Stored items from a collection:
★ ★ ★ ★

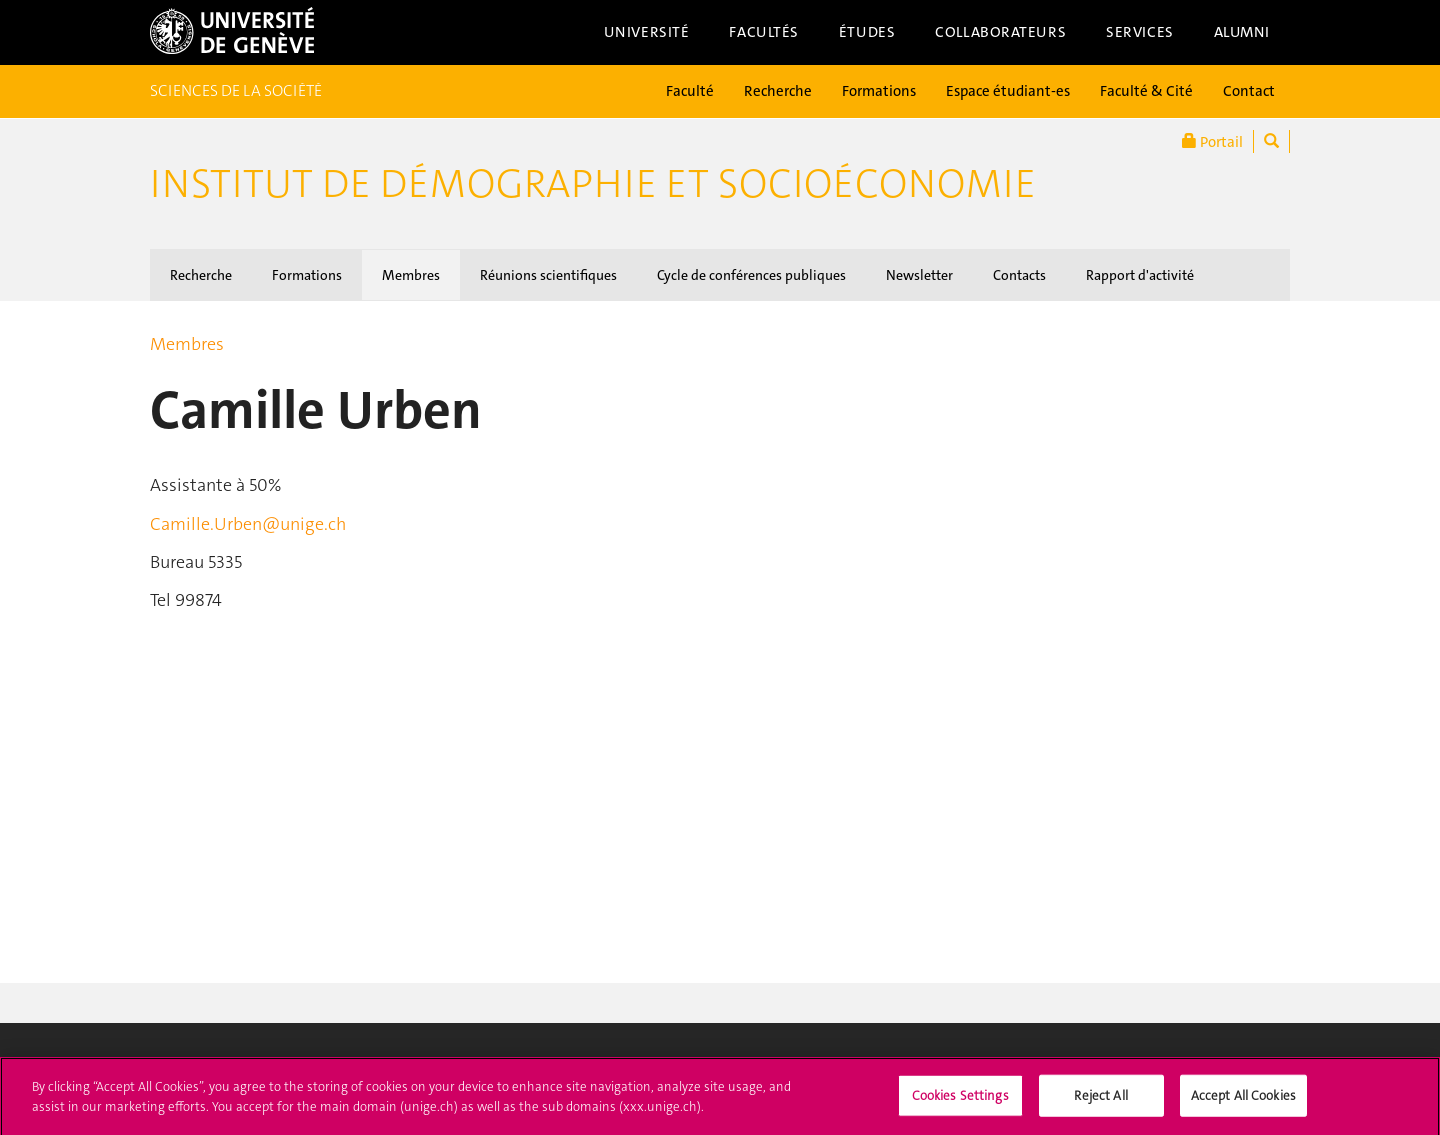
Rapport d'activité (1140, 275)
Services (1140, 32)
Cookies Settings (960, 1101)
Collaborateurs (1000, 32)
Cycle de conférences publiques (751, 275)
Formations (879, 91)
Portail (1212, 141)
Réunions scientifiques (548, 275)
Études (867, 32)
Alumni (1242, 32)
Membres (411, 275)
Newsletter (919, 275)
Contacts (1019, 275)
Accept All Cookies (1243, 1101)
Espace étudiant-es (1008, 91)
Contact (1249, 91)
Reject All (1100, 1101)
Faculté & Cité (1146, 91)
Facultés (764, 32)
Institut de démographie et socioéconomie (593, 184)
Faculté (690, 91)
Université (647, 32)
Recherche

★ ★ ★ ★

## Problem requirements
Find the line that contains "Formations (879, 91)" in the data above. Reproduce it and every later line exactly, through the last one.

## Result
Formations (879, 91)
Portail (1212, 141)
Réunions scientifiques (548, 275)
Études (867, 32)
Alumni (1242, 32)
Membres (411, 275)
Newsletter (919, 275)
Contacts (1019, 275)
Accept All Cookies (1243, 1101)
Espace étudiant-es (1008, 91)
Contact (1249, 91)
Reject All (1100, 1101)
Faculté & Cité (1146, 91)
Facultés (764, 32)
Institut de démographie et socioéconomie (593, 184)
Faculté (690, 91)
Université (647, 32)
Recherche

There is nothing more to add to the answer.